Figure BDA0002600423410000011
A series of products of a magnetic control capsule gastroscope system drive a magnetic control capsule with an embedded permanent magnet magnetic ring through an external permanent magnet system; because the external driving magnetic field is far larger than the magnetic field of the magnetic ring in the magnetic control capsule, the capsule robot tracking mode based on permanent magnetism cannot work with the magnetic drive at the same time.
In conclusion, the traditional capsule robot has the defects of low position tracking and pose control precision and poor stability, the position tracking is the basis of the pose control, and the intelligent control of the capsule robot based on a closed-loop mode can be realized only by combining the position tracking and the pose control. Therefore, how to provide a wireless capsule robot system and a control method thereof to improve the accuracy of capsule robot position tracking and pose control and the system stability becomes a problem to be solved urgently.
Disclosure of Invention
The invention aims to provide a wireless capsule robot system and a control method thereof, so as to improve the accuracy of capsule robot position tracking and pose control and the system stability.
In a first aspect, the present invention provides a wireless capsule robot system comprising:
a capsule robot;
the permanent magnet ring is arranged on the outer side of the capsule robot;
a computer;
the driving device is connected with the computer and drives the capsule robot to move through the permanent magnet ring;
one end of the first wireless communication module is connected with the computer, and the other end of the first wireless communication module is connected with the capsule robot;
and the wireless alternating electromagnetic tracking device is connected with the computer and is electromagnetically coupled with the capsule robot.
Further, the capsule robot includes:
the outer side of the shell is annularly provided with the permanent magnet ring;
the MCU is arranged in the shell;
the power supply module is connected with the MCU and arranged in the shell;
the camera is connected with the MCU and arranged in the shell;
the temperature sensor is connected with the MCU and arranged in the shell;
one end of the second wireless communication module is connected with the MCU, and the other end of the second wireless communication module is connected with the first wireless communication module and arranged in the shell;
the electromagnetic induction coil is connected with the MCU, electromagnetically coupled with the wireless alternating electromagnetic tracking device and arranged in the shell;
and the PH detector is connected with the MCU and arranged on the surface of the shell.
Further, the driving device includes:
a robotic arm connected to the computer;
and the permanent magnet is arranged at the tail end of the mechanical arm.
Further, the first wireless communication module is a 2G communication module, a 3G communication module, a 4G communication module, a 5G communication module, an NB-IOT communication module, a LORA communication module, a WIFI communication module, a Bluetooth communication module or a ZigBee communication module.
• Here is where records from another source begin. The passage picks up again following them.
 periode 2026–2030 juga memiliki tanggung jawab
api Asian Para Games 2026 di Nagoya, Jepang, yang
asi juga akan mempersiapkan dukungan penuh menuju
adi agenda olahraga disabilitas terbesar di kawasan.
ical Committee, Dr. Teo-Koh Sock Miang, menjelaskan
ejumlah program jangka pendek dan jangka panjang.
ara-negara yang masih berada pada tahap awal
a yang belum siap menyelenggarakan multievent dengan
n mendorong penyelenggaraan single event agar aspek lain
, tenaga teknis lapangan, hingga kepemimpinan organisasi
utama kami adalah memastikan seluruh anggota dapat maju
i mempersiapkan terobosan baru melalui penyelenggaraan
Further, the second wireless communication module is a 2G communication module, a 3G communication module, a 4G communication module, a 5G communication module, an NB-IOT communication module, a LORA communication module, a WIFI communication module, a bluetooth communication module, or a ZigBee communication module.
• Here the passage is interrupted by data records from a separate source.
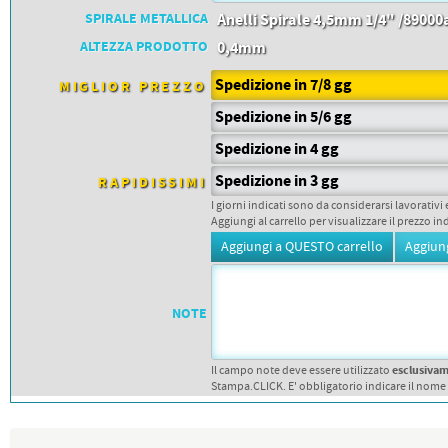
SPIRALE METALLICA
Anelli Spirale 4,5mm 1/4" /89000
ALTEZZA PRODOTTO
0,4mm
Spedizione in 7/8 gg
MIGLIOR PREZZO
Spedizione in 5/6 gg
Spedizione in 4 gg
Spedizione in 3 gg
RAPIDISSIMI
I giorni indicati sono da considerarsi lavorativi 
Aggiungi al carrello per visualizzare il prezzo in
NOTE
esclusiva
Il campo note deve essere utilizzato
Stampa.CLICK. E' obbligatorio indicare il nome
Further, the wireless alternating electromagnetic tracking device comprises:
a multipath alternating electromagnetic emission array electromagnetically coupled with the capsule robot;
and one end of the alternating circuit is connected with the multi-path alternating electromagnetic emission array, and the other end of the alternating circuit is connected with the computer.
Further, the multiple alternating electromagnetic transmission array comprises:
and one end of each alternating electromagnetic transmitting coil is connected with the alternating circuit, and the other end of each alternating electromagnetic transmitting coil is electromagnetically coupled with the capsule robot.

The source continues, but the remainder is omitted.